In 2004 Paul made a short statement from the floor of the US House of Representatives about his refusal to vote for the renewal of the 1964 Civil Rights Act.
“The Civil Rights Act of 1964 not only violated the Constitution and reduced individual liberty; it also failed to achieve its stated goals of promoting racial harmony and a color-blind society. Federal bureaucrats and judges cannot read minds to see if actions are motivated by racism. Therefore, the only way the federal government could ensure an employer was not violating the Civil Rights Act of 1964 was to ensure that the racial composition of a business’s workforce matched the racial composition of a bureaucrat or judge’s defined body of potential employees. Thus, bureaucrats began forcing employers to hire by racial quota. Racial quotas have not contributed to racial harmony or advanced the goal of a color-blind society. Instead, these quotas encouraged racial balkanization, and fostered racial strife….”
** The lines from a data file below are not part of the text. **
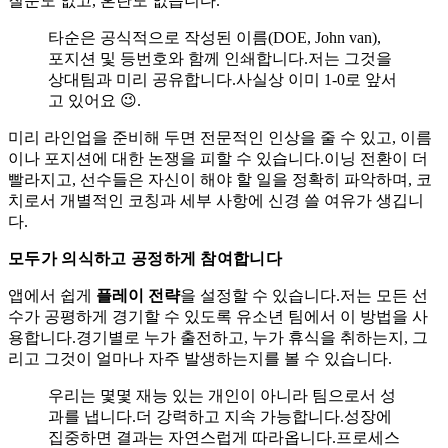
질문도 없고, 혼란도 없습니다.
타순은 공식적으로 작성된 이름(DOE, John van),
포지션 및 등번호와 함께 인쇄합니다.저는 그것을
상대팀과 미리 공유합니다.사실상 이미 1-0로 앞서
고 있어요 😉.
미리 라인업을 준비해 두면 전문적인 인상을 줄 수 있고, 이름
이나 포지션에 대한 논쟁을 피할 수 있습니다.이닝 전환이 더
빨라지고, 선수들은 자신이 해야 할 일을 정확히 파악하며, 코
치로서 개별적인 코칭과 세부 사항에 신경 쓸 여유가 생깁니
다.
모두가 의식하고 공정하게 참여합니다
앱에서 쉽게
플레이 전략
을 설정할 수 있습니다.저는 모든 선
수가 공평하게 경기할 수 있도록 유소년 팀에서 이 방법을 사
용합니다.경기별로 누가 출전하고, 누가 휴식을 취하는지, 그
리고 그것이 얼마나 자주 발생하는지를 볼 수 있습니다.
우리는 몇몇 재능 있는 개인이 아니라 팀으로서 성
과를 냅니다.더 강력하고 지속 가능합니다.성장에
집중하면 결과는 자연스럽게 따라옵니다.프로세스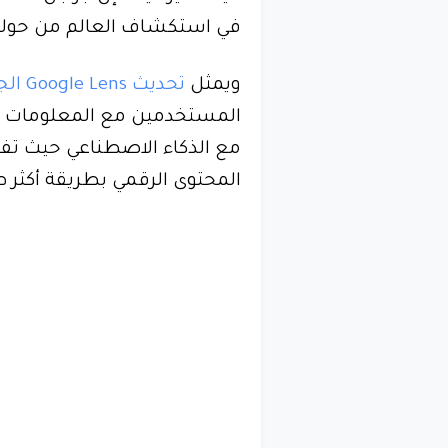
في استكشاف العالم من حو
ويمثل
تحديث Google Lens الجديد
المستخدمين مع المعلومات الم
مع الذكاء الاصطناعي حيث تفت
المحتوى الرقمي بطريقة أكثر 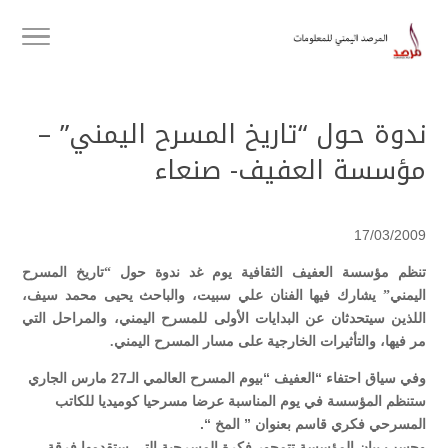
ندوة حول “تاريخ المسرح اليمني” –
مؤسسة العفيف- صنعاء
17/03/2009
تنظم مؤسسة العفيف الثقافية يوم غد ندوة حول “تاريخ المسرح
اليمني” يشارك فيها الفنان علي سبيت، والباحث يحيى محمد سيف،
اللذين سيتحدثان عن البدايات الأولى للمسرح اليمني، والمراحل التي
مر فيها، والتأثيرات الخارجية على مسار المسرح اليمني.
وفي سياق احتفاء “العفيف “بيوم المسرح العالمي الـ27 مارس الجاري
ستنظم المؤسسة في يوم المناسبة عرضا مسرحيا كوميديا للكاتب
المسرحي فكري قاسم بعنوان ” المخ “.
وحسب بيان المؤسسة تتمحور فكرة المسرحية التي ستقدمها فرقة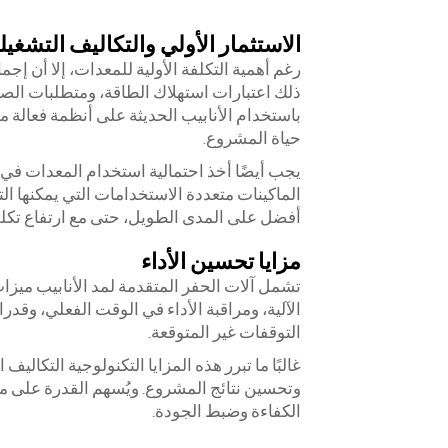
الاستثمار الأولي والتكاليف التشغيل
رغم أهمية التكلفة الأولية للمعدات، إلا أن إج
ذلك اعتبارات استهلاك الطاقة، ومتطلبات الصيان
باستخدام الأنابيب الحديثة على أنظمة فعالة 
حياة المشروع.
يجب أيضًا أخذ احتمالية استخدام المعدات في الم
الماكينات متعددة الاستخدامات التي يمكنها ا
أفضل على المدى الطويل، حتى مع ارتفاع تكلفته
مزايا تحسين الأداء
تشمل آلات الحفر المتقدمة لمد الأنابيب ميزات
الآلية، ومراقبة الأداء في الوقت الفعلي، وقد
التوقفات غير المتوقعة.
غالبًا ما تبرر هذه المزايا التكنولوجية التكاليف
وتحسين نتائج المشروع. ويُسهم القدرة على مر
الكفاءة وضبط الجودة.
In 1996 in an article, in the Houston Chronicle, “…Paul, a Republican obstetrician from Surfside, said Wednesday he opposes racism and that his written commentaries about blacks came in the context of “current events and statistical reports of the time.” … Paul, writing in his independent political newsletter in 1992, reported about unspecified surveys of blacks. “Opinion polls consistently show that only about 5 percent of blacks have sensible political opinions, i.e. support the free market, individual liberty and the end of welfare and affirmative action,” Paul wrote. Paul continued that politically sensible blacks are outnumbered “as decent people.” Citing reports that 85 percent of all black men in the District of Columbia are arrested, Paul wrote: “Given the inefficiencies of what D.C. laughingly calls the `criminal justice system,’ I think we can safely assume that 95 percent of the black males in that city are semi-criminal or entirely criminal,” Paul said. Paul also wrote that although “we are constantly told that it is evil to be afraid of black men, it is hardly irrational. Black men commit murders, rapes, robberies, muggings and burglaries all out of proportion to their numbers.”